October 14, 2013 - Telco giant EE is setting its sights on the City of London with the UK's first network-integrated mobile voice recording service for firms that need to comply with FCA mobile trading rules.
In a bid to tackle market abuse, in 2011 the FCA's predecessor brought in regulation requiring all mobile phone communications relating to transactions in the equities, bond, derivatives and financial commodity markets to be recorded.
EE has now teamed up with voice and e-trading specialist Etrali Trading Solutions on a recording service which, unlike app-based offerings, works with any handset. Because it is embedded within the EE network, it also automatically records all calls without the user having to open apps or remember to dial prefix numbers.
The service - available on a per-user license basis - stores all voice and data communications for six months. Data can be either stored on Etrali's cloud infrastructure, which is accessed through a secure online portal, or streamed directly to an organisation's own storage system.
Rik Turner, senior analyst, financial services technology, Ovum, says: "The evolution of mobile recording has already seen the SIM-based approach prevail over software clients and now MNOs are gradually moving in to compete against MVNOs.
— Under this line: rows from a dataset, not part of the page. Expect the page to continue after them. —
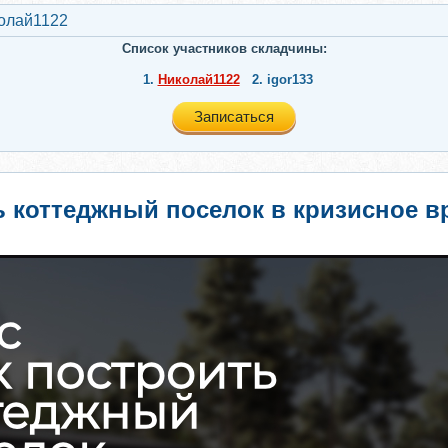
олай1122
Список участников складчины:
1.
Николай1122
2.
igor133
Записаться
ь коттеджный поселок в кризисное в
It is Ovum's opinion they will win and call recording will become a tick-box option in enterprises' contracts with their mobile provider."
EE's bid to attract bank business also includes a tool which gives firms granular control over Blackberry device features such as the in-built camera, Wi-Fi and Bluetooth connectivity from a Web-based management console, alongside options to deploy and manage work applications and restrict unapproved apps.
In addition, the firm is embarking on a marketing camping to pitch its double speed 4G service in the City, claiming speeds of up to 60Mbps, with an average of 24-30Mpbs.
Gerry McQuade, chief marketing officer for business, EE, says: "With our 'In The City' strategy, we've put together a complete package for financial services organisations that makes it easier for them to securely manage their mobile device fleets and comply with regulations governing mobile trading."